É plausível e filosoficamente sofisticado estabelecer uma analogia entre a arbitrariedade do signo, conforme desenvolvida por Umberto Eco, e a perversão semiótica descrita em Judas 4, desde que tal aproximação seja feita com a precisão teológica que o texto bíblico exige. Esta análise toca num ponto nevrálgico da comunicação contemporânea, onde os mesmos vocábulos são constantemente ressignificados para propósitos ideológicos diversos.
Em obras como Tratado Geral de Semiótica e O Nome da Rosa, Eco demonstra que o signo linguístico não possui uma ligação natural com seu referente. A palavra "graça", por exemplo, pode significar: (1) favor imerecido de Deus, no sentido teológico; (2) leveza e elegância, no sentido estético; (3) perdão ou clemência, no sentido jurídico; ou (4) aquilo que se diz antes da refeição, no sentido litúrgico reduzido. A arbitrariedade do signo significa que não há nada na sequência fonética que obrigue determinado significante a significar apenas o que a Escritura ensina. Qualquer comunidade linguística ou ideológica pode sequestrar o mesmo significante para veicular outro significado.
O verso 4 da epístola de Judas apresenta um mecanismo semiótico preciso: "Porque se introduziram furtivamente certos homens, que já antes estavam escritos para este juízo, homens ímpios, que transformam em libertinagem a graça de Deus". O verbo grego empregado, metatithemi, denota mudar de lugar, perverter ou transferir, configurando-se como um ato semiótico deliberado. O signo original, charis, referia-se ao favor divino que liberta do pecado e ensina a viver com disciplina, conforme Tito 2:11-12. Os falsos mestres, contudo, descolavam esse mesmo significante de seu significado original — arrependimento, santidade, transformação — para atrelá-lo à ideia de que Deus não se importa com o pecado, posto que a graça cobriria todas as transgressões.

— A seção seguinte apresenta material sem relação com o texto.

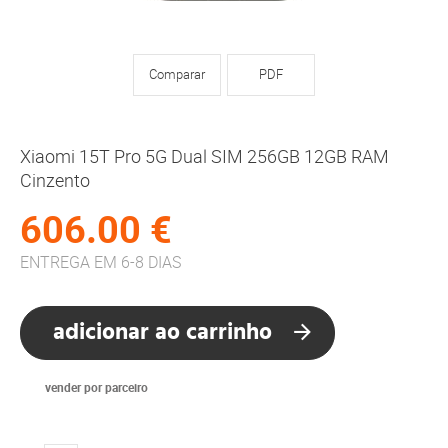
Comparar
PDF
Xiaomi 15T Pro 5G Dual SIM 256GB 12GB RAM
Cinzento
606.00 €
ENTREGA EM 6-8 DIAS
adicionar ao carrinho
vender por parceiro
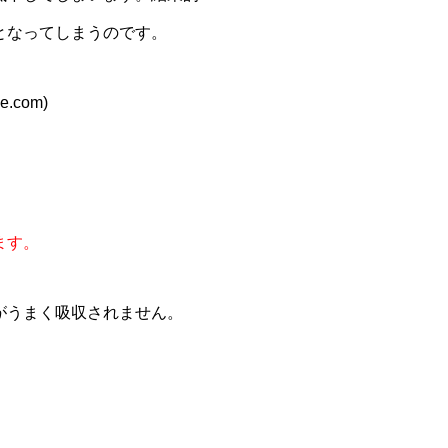
となってしまうのです。
com)
ます。
がうまく吸収されません。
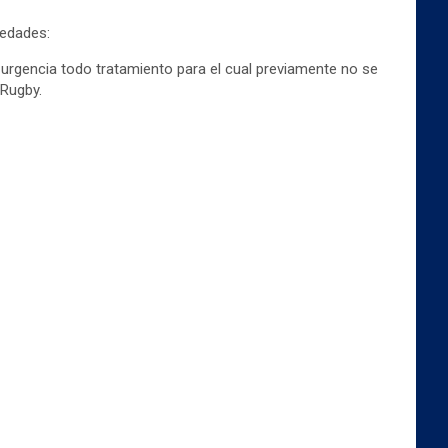
vedades:
 urgencia todo tratamiento para el cual previamente no se
 Rugby.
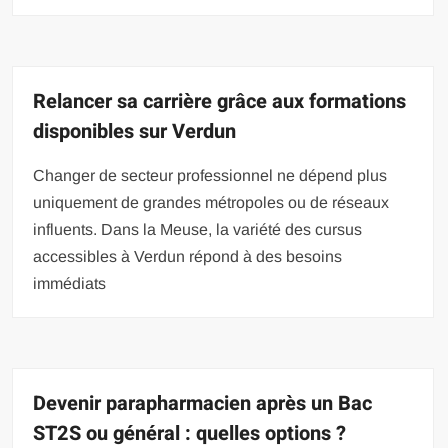
Relancer sa carrière grâce aux formations
disponibles sur Verdun
Changer de secteur professionnel ne dépend plus
uniquement de grandes métropoles ou de réseaux
influents. Dans la Meuse, la variété des cursus
accessibles à Verdun répond à des besoins
immédiats
Devenir parapharmacien après un Bac
ST2S ou général : quelles options ?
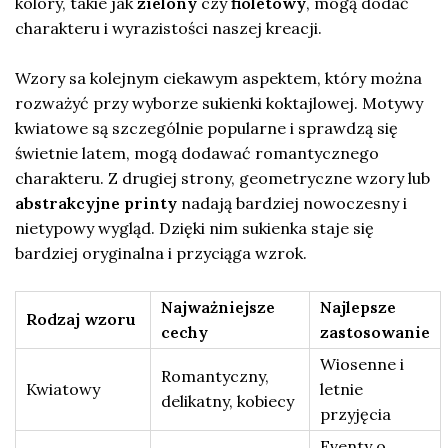
kolory, takie jak
zielony
czy
fioletowy
, mogą dodać
charakteru i wyrazistości naszej kreacji.
Wzory sa kolejnym ciekawym aspektem, który można
rozważyć przy wyborze sukienki koktajlowej. Motywy
kwiatowe są szczególnie popularne i sprawdzą się
świetnie latem, mogą dodawać romantycznego
charakteru. Z drugiej strony, geometryczne wzory lub
abstrakcyjne printy
nadają bardziej nowoczesny i
nietypowy wygląd. Dzięki nim sukienka staje się
bardziej oryginalna i przyciąga wzrok.
Najważniejsze
Najlepsze
Rodzaj wzoru
cechy
zastosowanie
Wiosenne i
Romantyczny,
Kwiatowy
letnie
delikatny, kobiecy
przyjęcia
Eventy o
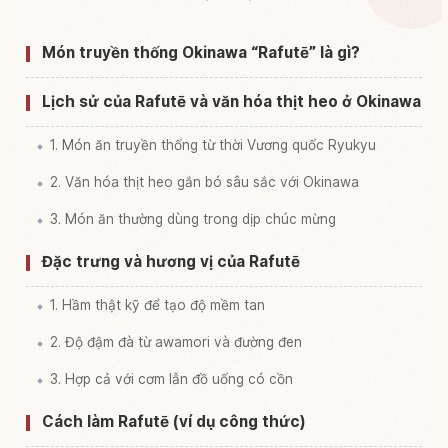
Tìm trải nghiệm tại Naha Shi
↗
Món truyền thống Okinawa “Rafutē” là gì?
Lịch sử của Rafutē và văn hóa thịt heo ở Okinawa
1. Món ăn truyền thống từ thời Vương quốc Ryukyu
2. Văn hóa thịt heo gắn bó sâu sắc với Okinawa
3. Món ăn thường dùng trong dịp chúc mừng
Đặc trưng và hương vị của Rafutē
1. Hầm thật kỹ để tạo độ mềm tan
2. Độ đậm đà từ awamori và đường đen
3. Hợp cả với cơm lẫn đồ uống có cồn
Cách làm Rafutē (ví dụ công thức)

A analogia entre a arbitrariedade do signo ecoana e a perversão descrita em Judas ilumina corretamente três aspectos fundamentais. Primeiro, a linguagem não é neutra: o mesmo vocabulário cristão pode ser utilizado tanto para edificar quanto para destruir. Segundo, o erro dos "homens ímpios" não consistia em negar a palavra "graça", mas em preenchê-la com conteúdo errado. Eco diria que eles operaram uma "semiose ilimitada" abusiva, estendendo o significado além dos limites estabelecidos pela tradição revelada. Terceiro, o diácono contemporâneo enfrenta exatamente esse fenômeno: pessoas utilizando termos como "amor", "inclusão", "liberdade" e até "Evangelho" para defender o oposto do que Cristo ensinou.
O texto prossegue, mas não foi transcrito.